Your task is to return all the entries below exactly, with every picture omitted.

-----

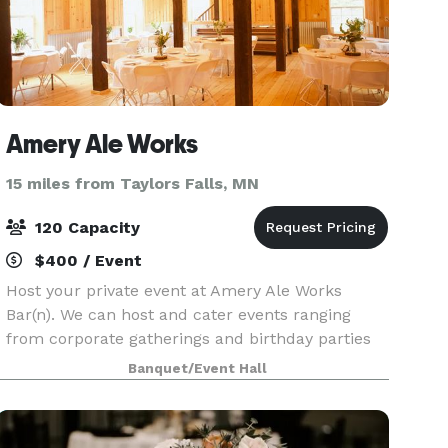
Amery Ale Works
15 miles from Taylors Falls, MN
120 Capacity
$400 / Event
Host your private event at Amery Ale Works
Bar(n). We can host and cater events ranging
from corporate gatherings and birthday parties
to weddings, retirement parties, or Sunday
Banquet/Event Hall
Football Game Days.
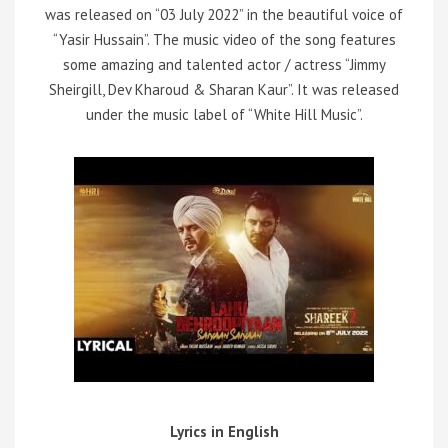
was released on “03 July 2022” in the beautiful voice of
“Yasir Hussain”. The music video of the song features
some amazing and talented actor / actress “Jimmy
Sheirgill, Dev Kharoud & Sharan Kaur”. It was released
under the music label of “White Hill Music”.
Lyrics in English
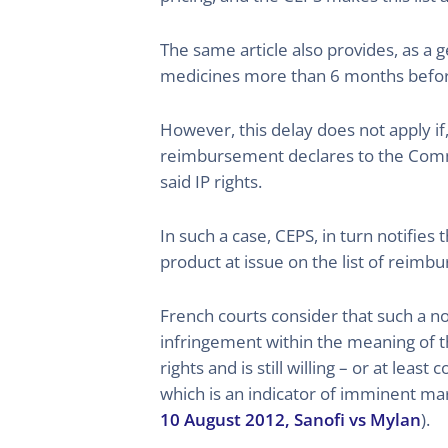
The same article also provides, as a g
medicines more than 6 months before 
However, this delay does not apply if
reimbursement declares to the Commit
said IP rights.
In such a case, CEPS, in turn notifie
product at issue on the list of reimb
French courts consider that such a n
infringement within the meaning of t
rights and is still willing – or at lea
which is an indicator of imminent mark
10 August 2012, Sanofi vs Mylan
).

-----

> _Solution below_:
Amery Ale Works
15 miles from Taylors Falls, MN
120 Capacity
$400 / Event
Host your private event at Amery Ale Works
Bar(n). We can host and cater events ranging
from corporate gatherings and birthday parties
to weddings, retirement parties, or Sunday
Banquet/Event Hall
Football Game Days.
was released on “03 July 2022” in the beautiful voice of
“Yasir Hussain”. The music video of the song features
some amazing and talented actor / actress “Jimmy
Sheirgill, Dev Kharoud & Sharan Kaur”. It was released
under the music label of “White Hill Music”.
Lyrics in English
The same article also provides, as a g
medicines more than 6 months before 
However, this delay does not apply if
reimbursement declares to the Commit
said IP rights.
In such a case, CEPS, in turn notifie
product at issue on the list of reimb
French courts consider that such a n
infringement within the meaning of t
rights and is still willing – or at lea
which is an indicator of imminent mark
10 August 2012, Sanofi vs Mylan
).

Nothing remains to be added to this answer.